Now, let's go sightseeing in Natchez. This is one of the restaurants we frequent downtown, Biscuits and Blues. Greg Iles, a NY best selling author who lives in town, often mentions their crawfish and mushroom topped beignets in his books. And they are super good! In fact, that's where we ate after the tour and both John and Clyde ordered that appetizer.
I love downtown Natchez. It is very quaint and charming and it has so many good restaurants and lots of antique shops. Parking is no problem.
Below is William Johnson's building. He is the famous Barber of Natchez. If you want to know about Natchez' history first hand, you should read "The Barber of Natchez". William Johnson was a slave who rose to freedom and became a successful businessman, first as a barber and then went into real estate and other businesses, owned his own slaves, all before 1850. He kept a 2000 page diary of his day to day life including the exact amounts of what he spent and all his business records. It is really very interesting and Natchez owes a lot to him. Because of what he recorded, Natchez became aware of its past history.
These are houses that are very typical of what you see around downtown. The background picture is a bluff full of kudzu, which is everywhere here too.
Sorry, I have to show you this tree but it is part of history. This tree in front of City Hall was the same one where outlaws were actually hung. Their loved ones stood on the ground tearfully hugging them as they hang down to their last breathe. I am glad that practice does not exist anymore.

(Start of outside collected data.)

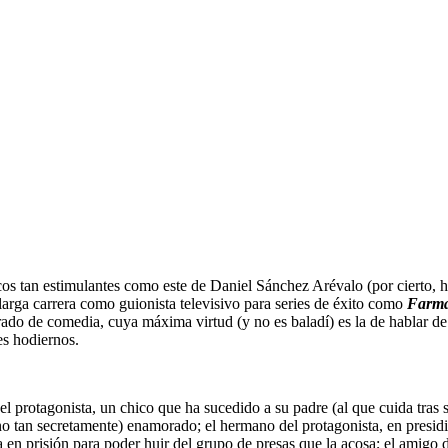
cos tan estimulantes como este de Daniel Sánchez Arévalo (por cierto, 
rga carrera como guionista televisivo para series de éxito como
Farma
rado de comedia, cuya máxima virtud (y no es baladí) es la de hablar de
es hodiernos.
l protagonista, un chico que ha sucedido a su padre (al que cuida tras s
no tan secretamente) enamorado; el hermano del protagonista, en presid
 en prisión para poder huir del grupo de presas que la acosa; el amigo d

Prentiss Hall: We always held physicians' Christmas parties here in the past but the building has just sold so I am not sure if we will continue having them here, but the building and all its furnishing are really exquisite and so beautiful. It is full of antiques.
This is a private home and I am sure the owner does not believe in "less is more", lol. AJ gets a kick out of this house everytime we see it and you will never miss it driving by towards the Mississippi River.
Have you read Greg Iles' latest novel, "The Devil's Punchbowl"? I asked our friend to take us there and so he did. It is just north of the cemetery. It was kinda spooky. The devil's punchbowl is a very deep semi circular pit and was said to be used as a hiding place by the river pirates. Some still believes that there are still some hidden treasures in there along with some skeletons and dead bodies but I am not going down there to find out.